The key physical examination findings for CPM include assessment of motor function (spastic quadriparesis), bulbar function (dysarthria, dysphagia, pseudobulbar palsy), level of consciousness (ranging from encephalopathy to "locked-in" syndrome), and cranial nerve function, particularly nerves V-VIII which traverse the pons. 1, 2, 3

Core Neurological Examination Components

Motor System Assessment

• Spastic quadriparesis with increased muscle tone and hyperreflexia is a hallmark finding 2, 4
• Bilateral upper and lower limb weakness with decreased muscle strength 5
• Progressive neurologic deficits that may evolve to complete quadriplegia 3

Bulbar Function Evaluation

• Dysarthria (difficulty articulating speech) 2
• Dysphagia (difficulty swallowing) 5
• Pseudobulbar palsy with emotional lability, exaggerated jaw jerk, and brisk gag reflex 2, 4

Level of Consciousness

• Encephalopathy of varying degrees 6
• "Locked-in" syndrome in severe cases—patient is awake and aware but cannot move or communicate verbally due to complete paralysis of voluntary muscles except for vertical eye movements 4, 3
• Coma in most severe presentations 2

Cranial Nerve Assessment

• Cranial nerves V-VIII should be specifically examined as they traverse the pons 1
• Look for facial weakness, impaired corneal reflexes, hearing deficits, and vestibular dysfunction

Important Clinical Nuances

Variable Presentation Spectrum

A critical pitfall is assuming CPM always presents with severe neurological deficits.

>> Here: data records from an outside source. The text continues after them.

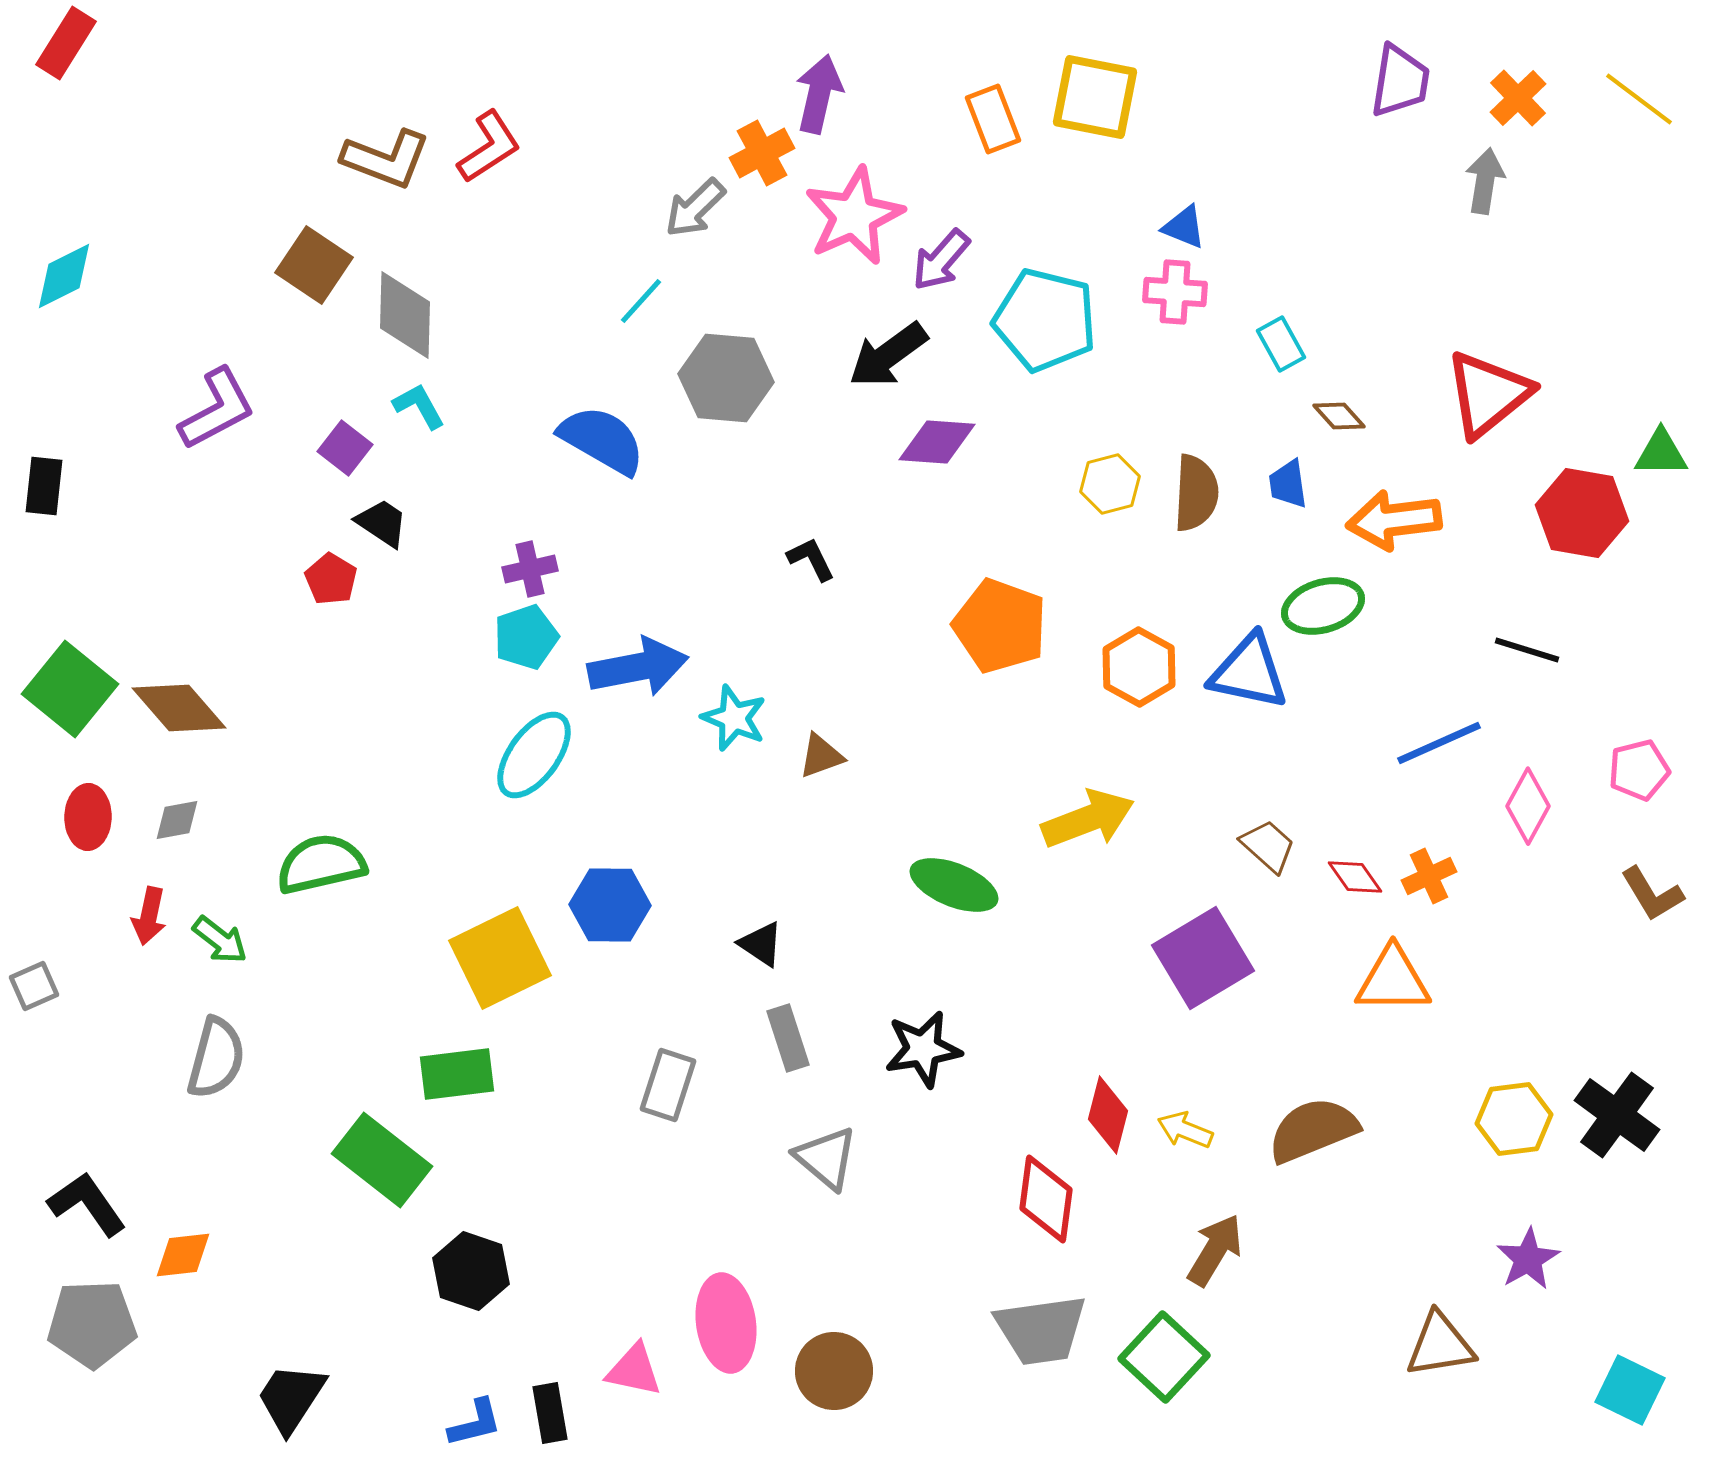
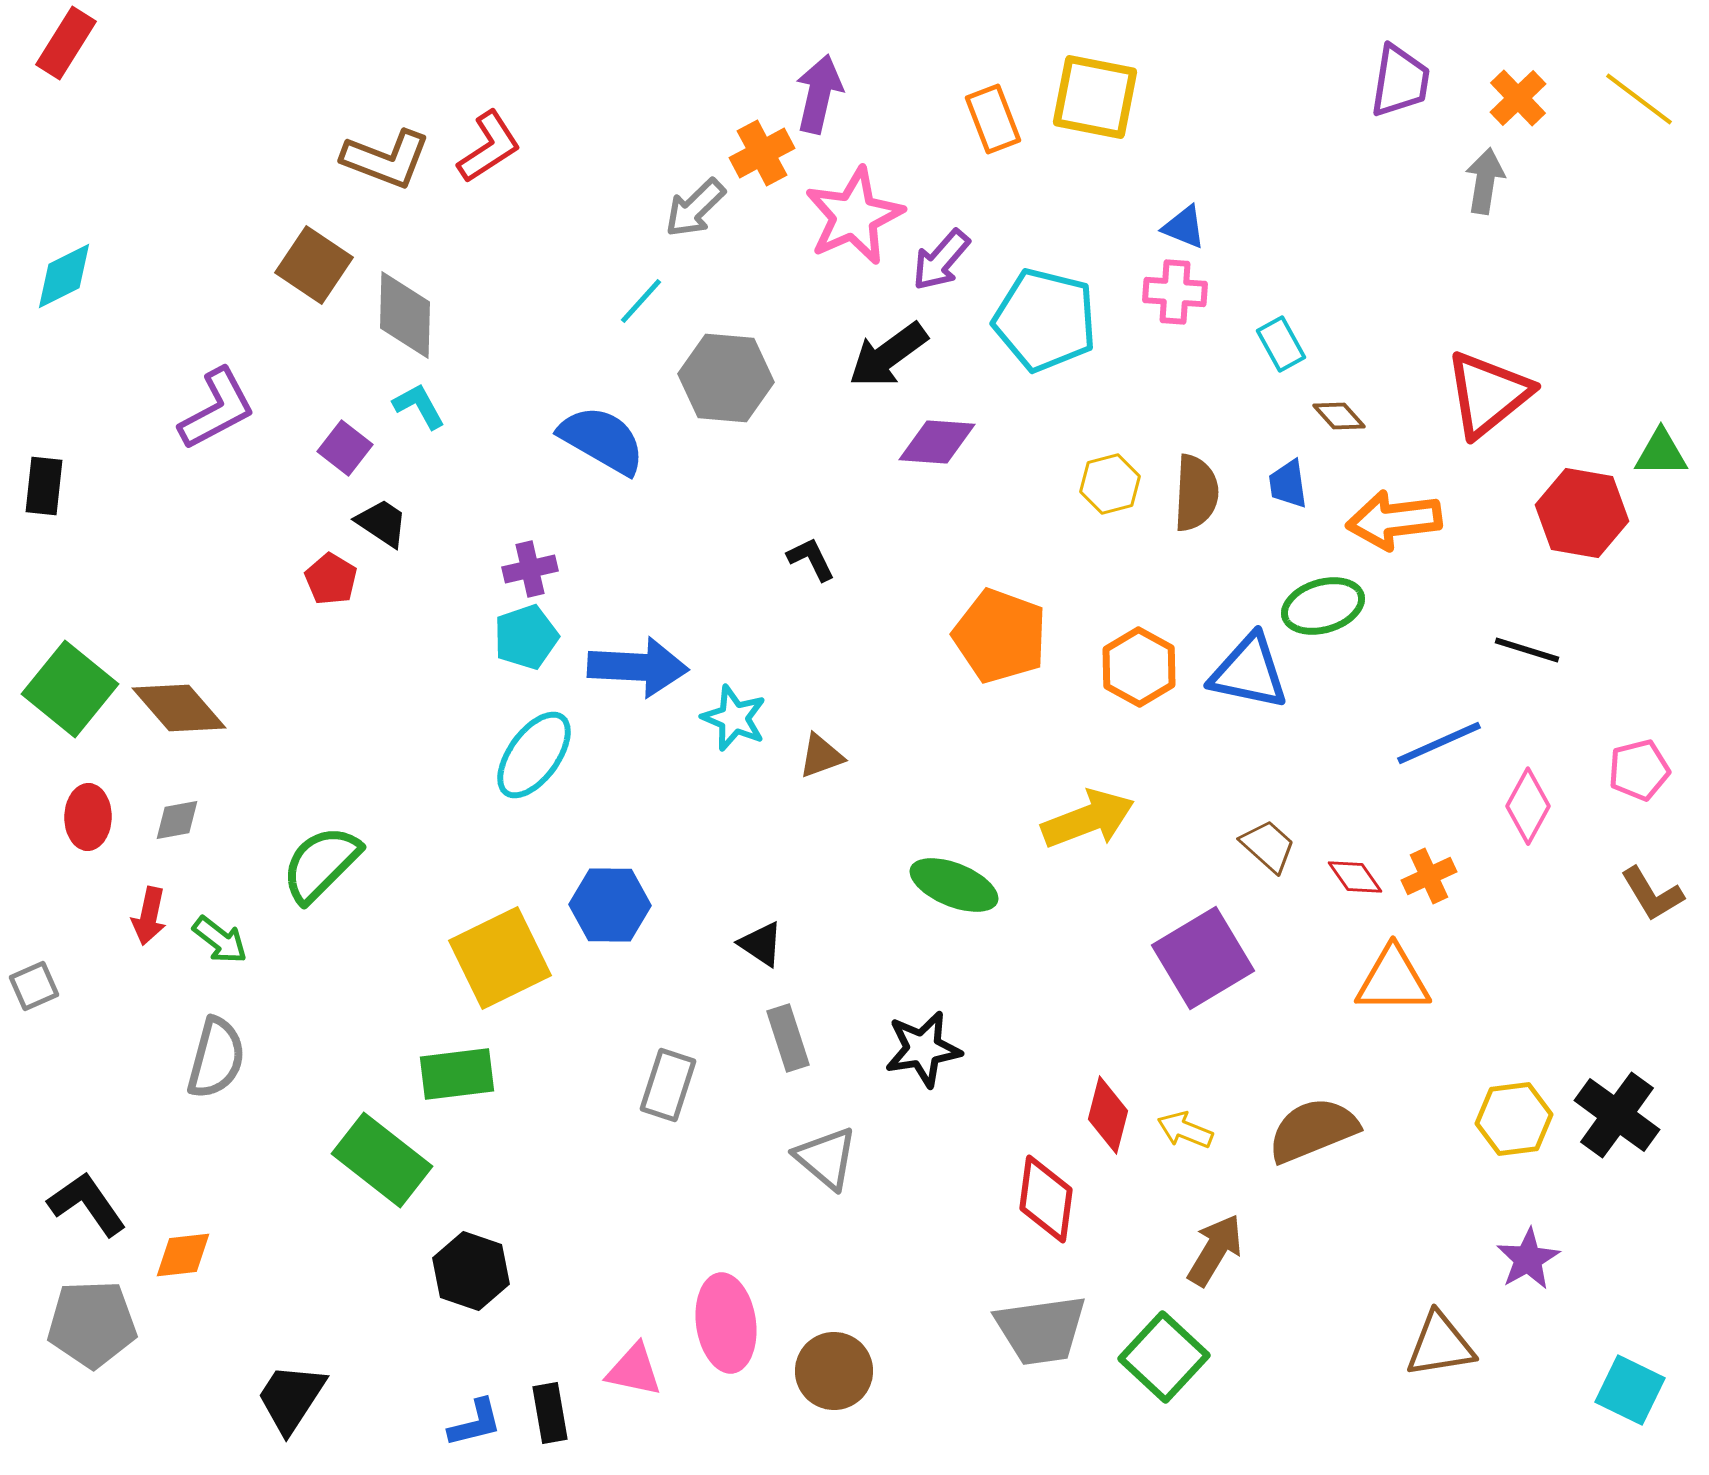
orange pentagon at (1000, 626): moved 10 px down
blue arrow at (638, 667): rotated 14 degrees clockwise
green semicircle at (321, 864): rotated 32 degrees counterclockwise
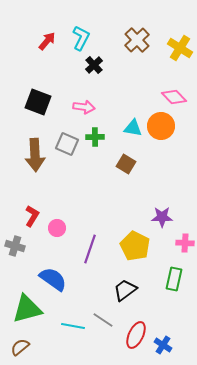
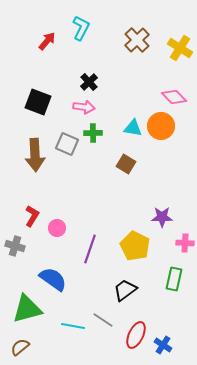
cyan L-shape: moved 10 px up
black cross: moved 5 px left, 17 px down
green cross: moved 2 px left, 4 px up
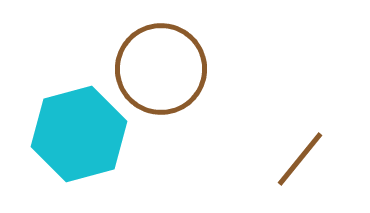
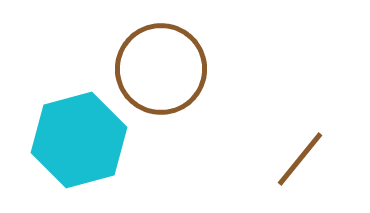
cyan hexagon: moved 6 px down
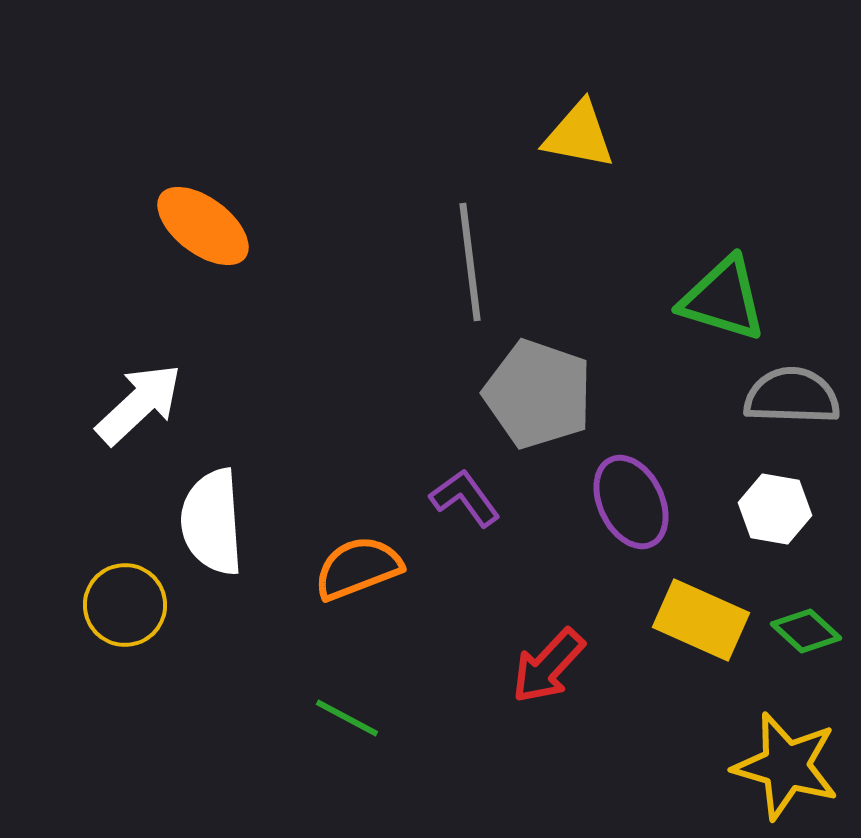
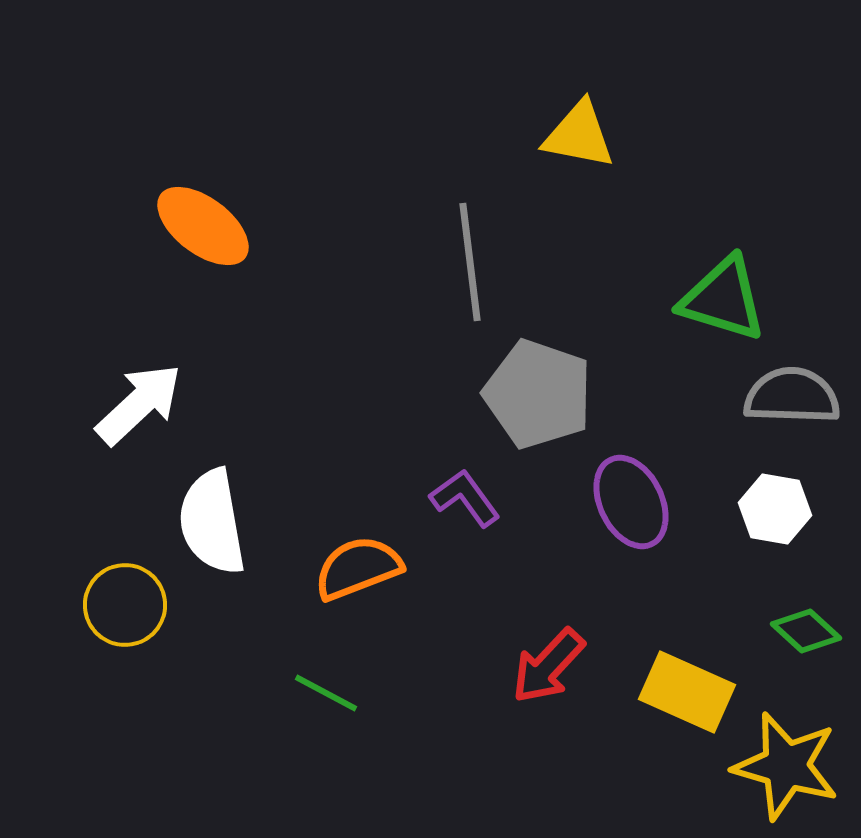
white semicircle: rotated 6 degrees counterclockwise
yellow rectangle: moved 14 px left, 72 px down
green line: moved 21 px left, 25 px up
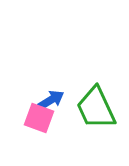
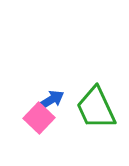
pink square: rotated 24 degrees clockwise
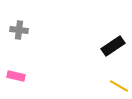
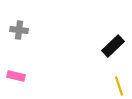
black rectangle: rotated 10 degrees counterclockwise
yellow line: rotated 42 degrees clockwise
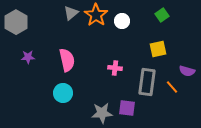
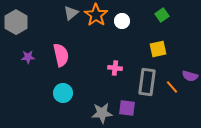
pink semicircle: moved 6 px left, 5 px up
purple semicircle: moved 3 px right, 5 px down
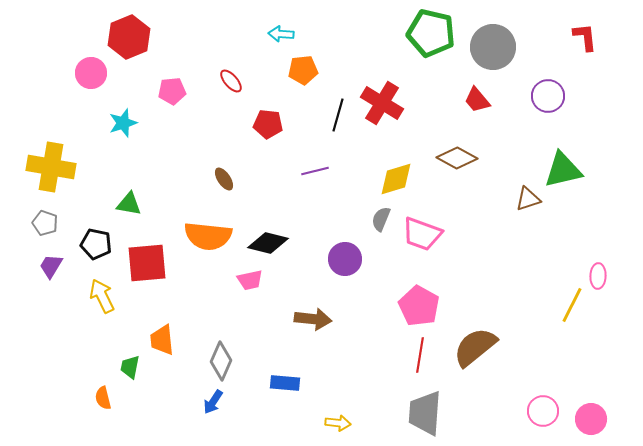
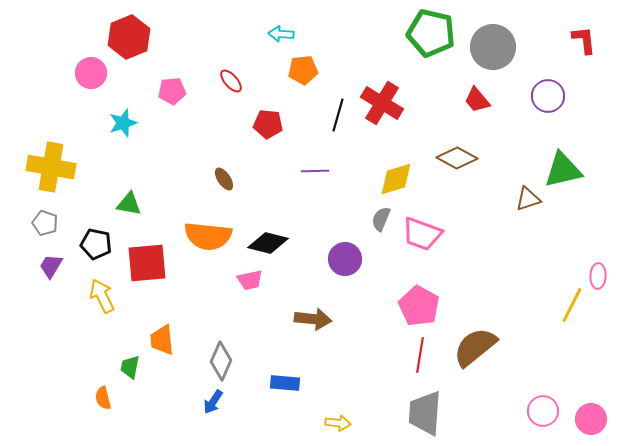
red L-shape at (585, 37): moved 1 px left, 3 px down
purple line at (315, 171): rotated 12 degrees clockwise
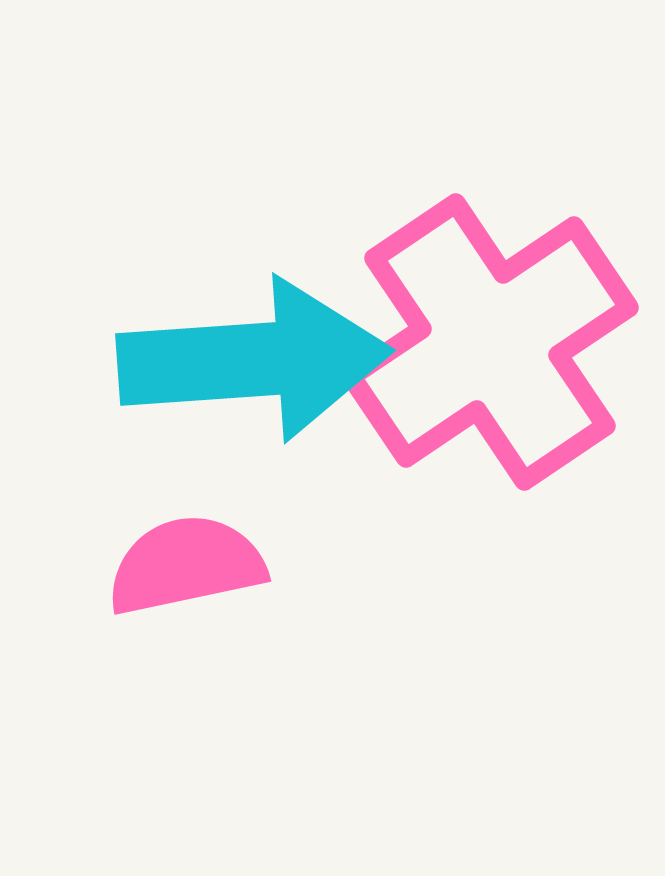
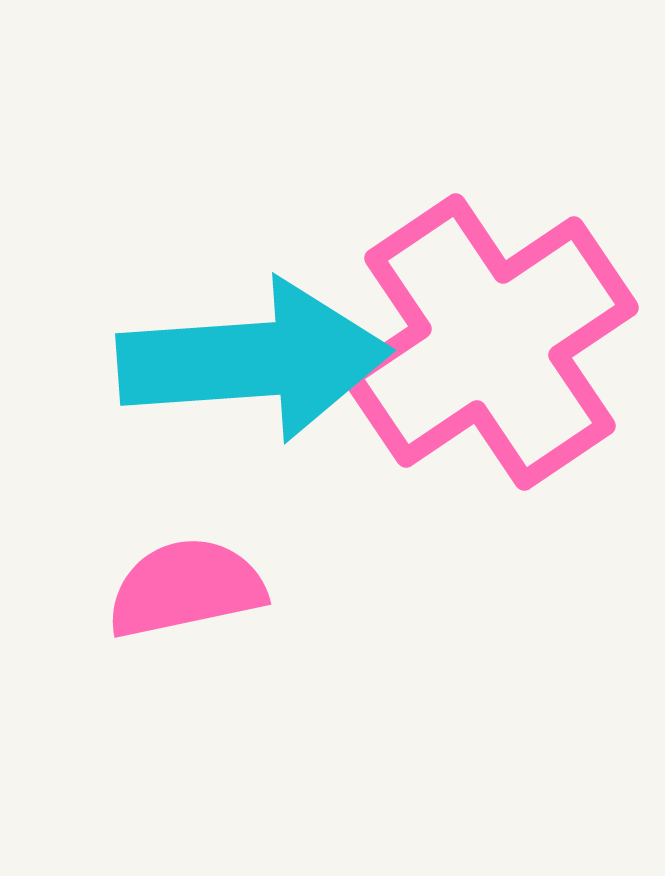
pink semicircle: moved 23 px down
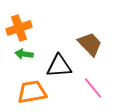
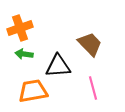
orange cross: moved 1 px right
black triangle: moved 1 px left
pink line: rotated 25 degrees clockwise
orange trapezoid: moved 1 px right, 1 px up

The clinical presentation is highly variable, ranging from severe neurologic disorders to mild neurologic disturbances only 2. Two key points:

• Mild forms of CPM may be difficult to diagnose clinically and can present with subtle findings 2
• The size of the pontine lesion on imaging does not correlate with the severity of neurologic illness or final outcome 2

Neuropsychiatric Manifestations

• Acute psychosis, paranoia, hallucinations, or catatonia may be the primary or sole manifestation, even without focal neurological deficits 6
• Personality changes can occur 6
• These psychiatric symptoms may appear in early stages before classic motor findings develop 6

Associated Physical Findings

Gait and Coordination

• Dizziness and frequent falls may precede other neurological signs 6
• Ataxia when cerebellar involvement is present

General Examination

• Look for signs of underlying conditions: alcohol abuse stigmata, malnutrition, chronic liver disease 3
• Assess hydration status and recent fluid management history 3

Examination Timing Considerations

Physical examination findings may evolve over hours to days, with initial examination potentially showing minimal deficits followed by rapid deterioration 3. Serial neurological examinations are essential, particularly in patients with:

• Recent correction of hyponatremia 4, 3
• Severe hyperglycemia with hyperosmolar state 5
• Underlying conditions like Wernicke's encephalopathy that can mimic CPM 2

Key Differential Diagnostic Clues on Examination

When examining for CPM, distinguish from:

• Pontine gliomas: typically slower progression, may have cranial nerve palsies without the characteristic electrolyte disturbance history 1
• Wernicke's encephalopathy: look for the classic triad of confusion, ataxia, and ophthalmoplegia (nystagmus, lateral rectus palsy) 2

The examination should always be interpreted in context of recent electrolyte abnormalities (particularly rapid sodium correction) or severe hyperglycemia, as these historical features combined with pontine signs make CPM the leading diagnosis 3, 5.